Procès en destitution de Donald Trump : la guerre des tranchées

"A quoi bon organiser un procès nocturne quand la plupart des Américains sont dans leur lit." Une phrase qui, à elle seule, concentre l’essentiel de la frustration démocrate, au premier jour du procès en destitution du président des Etats-Unis. Car, de fait, le temps s’est allongé au Capitole. Les passes d’armes se sont prolongées presque jusqu’aux aurores. Pour des débats qui se sont étirés sur près de 13 longues heures.

Tous et toutes, solennité oblige, ont été sommés d’abandonner téléphones et ordinateurs portables tout au long de la session. C’est dire la frénésie qui s’est emparée des élus à la moindre suspension de séance. Et c’est la démocrate Elizabeth Warren en lice pour la primaire de son parti, qui résume le mieux le sentiment qui émerge de son camp : "Pourquoi, à 22h00, sommes-nous encore en train de débattre d’amendements ? Cela ne serait pas ainsi si les sénateurs républicains ne trichaient pas avec les règles du procès". Fin de tweet. Portable éloigné. Avant la reprise de la séance.

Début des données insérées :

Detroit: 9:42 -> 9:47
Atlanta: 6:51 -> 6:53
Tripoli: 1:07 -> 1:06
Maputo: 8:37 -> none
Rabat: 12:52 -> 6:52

Car, dans l’autre camp, on n’affiche aucun doute sur l’acquittement de Donald Trump. Un acquittement rapide, avec ça. Peut-être d’ici deux semaines, entend-on ici et là. Pour s’en assurer, le chef républicain du Sénat doit juste parvenir à tenir sa majorité jusqu’au bout. Ce qui devrait être, selon les projections, d’une simplicité enfantine. Pour arriver à ce résultat, la majorité républicaine va suivre la feuille de route suggérée par son chef de file. Les Démocrates avaient demandé à obtenir des documents gouvernementaux ? Refusé. La convocation de témoins clés, comme le chef de cabinet de la Maison Blanche ? Refusé aussi. En tout, ce sont 11 requêtes qui ont été déposées par les Démocrates. Les 11 ont été rejetées en bloc, par des Républicains, forts de leur majorité.

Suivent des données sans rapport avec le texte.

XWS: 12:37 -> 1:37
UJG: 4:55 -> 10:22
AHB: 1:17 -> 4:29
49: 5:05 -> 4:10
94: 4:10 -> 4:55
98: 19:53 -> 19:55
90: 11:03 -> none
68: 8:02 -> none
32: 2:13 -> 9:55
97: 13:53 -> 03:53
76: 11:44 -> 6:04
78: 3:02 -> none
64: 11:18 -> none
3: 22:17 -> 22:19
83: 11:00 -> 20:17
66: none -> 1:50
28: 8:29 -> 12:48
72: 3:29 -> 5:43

Mc Connell assume ce qu’il qualifie de "feuille de route pour le procès", il estime que les règles du jeu sont donc "équitables". Des règles dont la mise en place ont donc nécessité des heures et des heures de débats. Avant même que l’une et l’autre partie ne se penchent sur l’acte d’accusation pour abus de pouvoir et entrave à la bonne marche du Congrès, c’est déjà le bras de fer. Fallait-il en douter ? Le chef des Démocrates fulmine. Le rejet de ses amendements est devenu une "honte nationale". Selon lui, tout ce qui est entrepris par le camp adverse répond à la volonté du président Trump de dissimuler ses méfaits. Pour Elizabeth Warren, les règles établies par le sénateur McConnell ne garantissent pas un procès honnête. Elles sont tout simplement "truquées".

La bataille est donc âpre. Et les Démocrates n’ont obtenu de la majorité républicaine qu’un aménagement du programme : la durée des argumentaires a été rallongée par rapport à une première proposition. Au total, trois journées de 8 heures en moyenne ont été retenues pour l’accusation, autant pour la défense. Objectif avoué : obtenir le temps nécessaire pour exposer ses arguments, avant les questions des sénateurs qui se répartiront sur un total de 16 heures.

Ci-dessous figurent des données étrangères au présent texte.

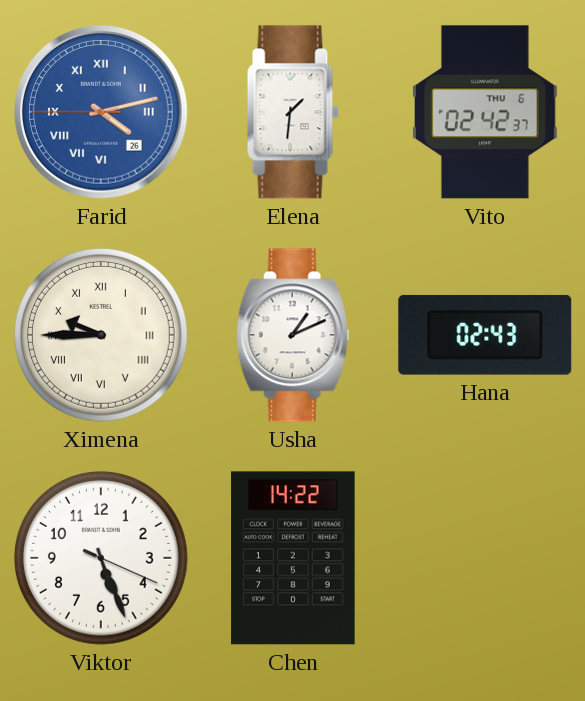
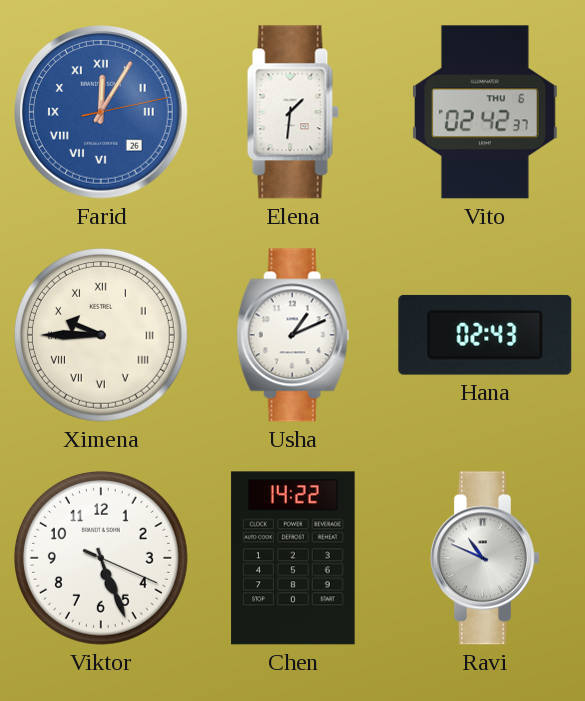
Farid: 4:12 -> 12:05
Ravi: none -> 10:49
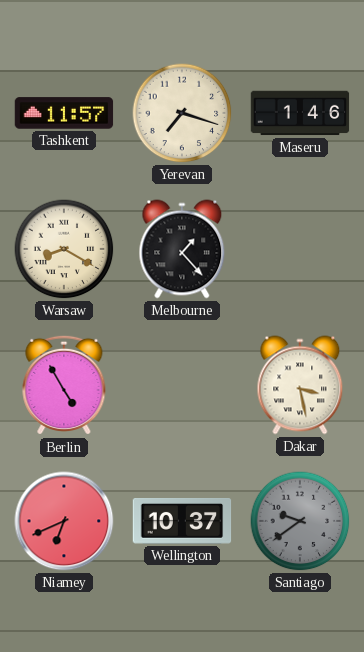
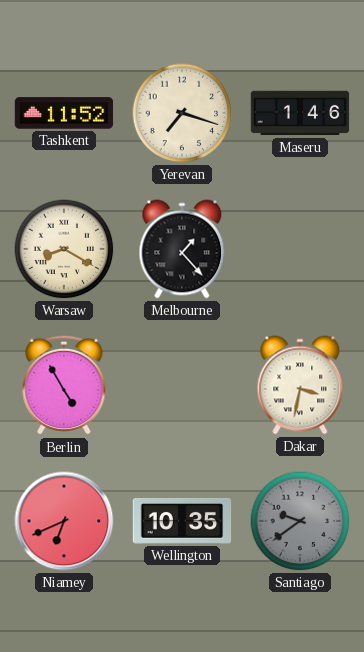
Tashkent: 11:57 -> 11:52
Dakar: 3:28 -> 3:32
Wellington: 10:37 -> 10:35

Et pendant que les deux camps s’étripent, le grand absent s’invite dans le débat. Car le 45e président des Etats-Unis n’est pas présent aux audiences. Il est en déplacement au Forum économique mondial de Davos, en Suisse, d’où il ne perd pas une miette de ce qui se dit sur lui. Sans grande originalité, Donald Trump reprend les formules qui lui tiennent à cœur depuis des semaines, qualifiant ce procès de "farce" et de "chasse aux sorcières". L’avocat de la Maison Blanche n’a pas dit autre chose, "estimant que l’acte d’accusation était non seulement ridicule mais aussi dangereux pour notre République." En cette année électorale aux Etats-Unis, Donald Trump et ses défenseurs doivent limiter les risques en vue du scrutin du 3 novembre en présentant cette procédure de destitution comme un nouvel avatar de la "chasse aux sorcières" dont le président américain se dit victime depuis des semaines.